The impact of advertising on pricing
With increasing price competition in the market, the question of the influence of advertising on the pricing process becomes more and more important. How is advertising related to the pricing process? How does the demand for goods change after they are advertised? Find the link in the profile header to answer these questions. In this article, we will try to understand in more detail and answer these questions.
Advertising is a source of information about a product or service. This information increases the degree of competition in the market and lowers consumer prices. Advertising informs the consumer about the existence of a certain product with a set of its main functions, and we also find out where exactly we can buy it, etc. And this is what destroys monopolies - the availability of substitute products. This leads to price competition even if the price itself is not disclosed.
On the other hand, there is an opinion that advertising changes consumer preferences and, on the contrary, can increase the monopoly power of brands in the market. Therefore, advertising contributes to the formation of the brand image and leads to a decrease in price elasticity. This contributes to the growth of market prices. In this case, advertising increases the willingness of consumers to pay for the brand.

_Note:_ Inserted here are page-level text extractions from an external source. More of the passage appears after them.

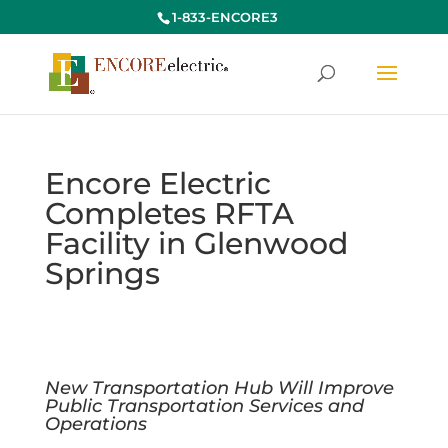
1-833-ENCORE3
Encore Electric
Completes RFTA
Facility in Glenwood
Springs
New Transportation Hub Will Improve
Public Transportation Services and
Operations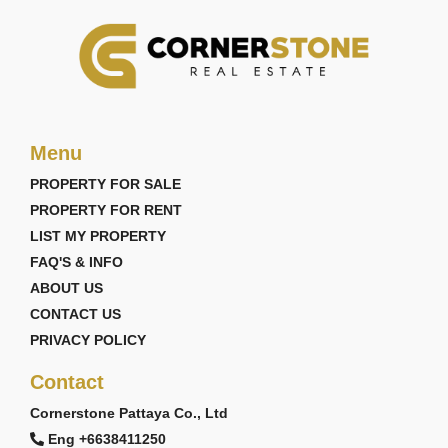
Menu
PROPERTY FOR SALE
PROPERTY FOR RENT
LIST MY PROPERTY
FAQ'S & INFO
ABOUT US
CONTACT US
PRIVACY POLICY
Contact
Cornerstone Pattaya Co., Ltd
Eng +6638411250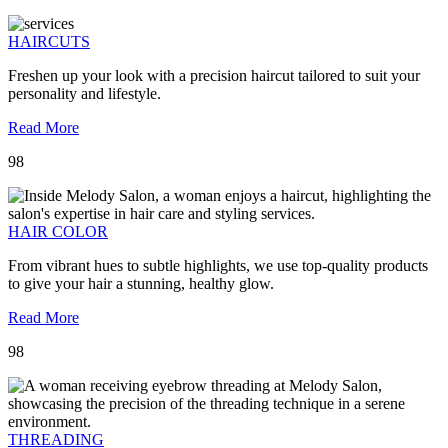
HAIRCUTS
Freshen up your look with a precision haircut tailored to suit your
personality and lifestyle.
Read More
98
HAIR COLOR
From vibrant hues to subtle highlights, we use top-quality products
to give your hair a stunning, healthy glow.
Read More
98
THREADING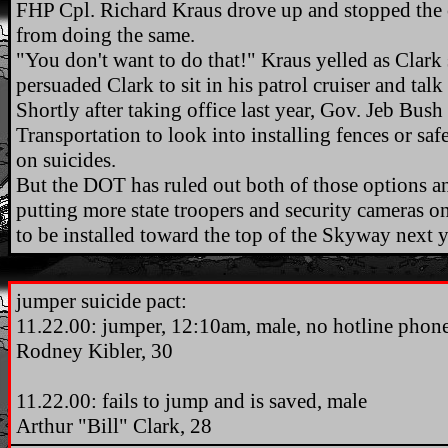
FHP Cpl. Richard Kraus drove up and stopped the o
from doing the same.
"You don't want to do that!" Kraus yelled as Clark
persuaded Clark to sit in his patrol cruiser and talk
Shortly after taking office last year, Gov. Jeb Bus
Transportation to look into installing fences or sa
on suicides.
But the DOT has ruled out both of those options and
putting more state troopers and security cameras o
to be installed toward the top of the Skyway next y
.
jumper suicide pact:
11.22.00: jumper, 12:10am, male, no hotline phones
Rodney Kibler, 30
11.22.00: fails to jump and is saved, male
Arthur "Bill" Clark, 28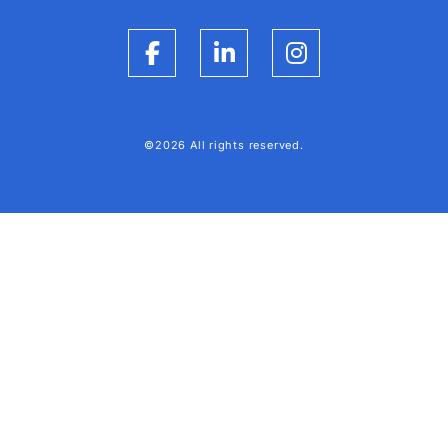
Facebook
LinkedIn
Instagram
©2026 All rights reserved.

Since the market is crowded with different products, there is no one right solution for everyone. There are products that already have many competitors when they enter the market, then the purpose of advertising is to convince the consumer to buy from them. And if the products have few analogues in the market, then it is important to create the right idea about the product for buyers with the help of advertising. Thus, consumers are initially unaware of the product. Therefore, the only way to find out about it is through advertising.
It follows that advertising must have a clear purpose. This will help not only to highlight the necessary information for the client about the product, but also to measure the result. It depends on your preparation for the advertising campaign and the overall readiness of the product to enter the market.

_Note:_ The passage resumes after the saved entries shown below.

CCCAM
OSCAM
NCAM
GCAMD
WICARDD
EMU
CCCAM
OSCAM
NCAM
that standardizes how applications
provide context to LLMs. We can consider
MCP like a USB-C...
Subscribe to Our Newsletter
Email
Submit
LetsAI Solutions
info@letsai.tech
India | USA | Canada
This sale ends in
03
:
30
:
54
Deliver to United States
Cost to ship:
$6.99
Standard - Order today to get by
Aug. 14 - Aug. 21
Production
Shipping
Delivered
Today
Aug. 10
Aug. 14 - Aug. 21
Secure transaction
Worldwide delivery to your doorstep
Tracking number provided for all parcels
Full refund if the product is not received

Theoretically, the more money a business spends on developing effective advertising campaigns, the more products consumers buy. An increase in consumer demand through advertising can compensate for a decrease in consumer demand due to higher prices.
Properly chosen advertising helps the business grow and get more customers. It promotes product differentiation, increases brand loyalty and increases the price elasticity of demand.
Price changes and advertising campaigns can have unpredictable consequences. For example, if your competitors are quick to adapt to your pricing strategy, they may lower your sales. In addition, you can invest significant resources in an advertising campaign, and as a result, find that advertising does not find the desired response from consumers. But in general, it's safe to assume that investing in advertising is an effective way to drive customer demand and stay in the market.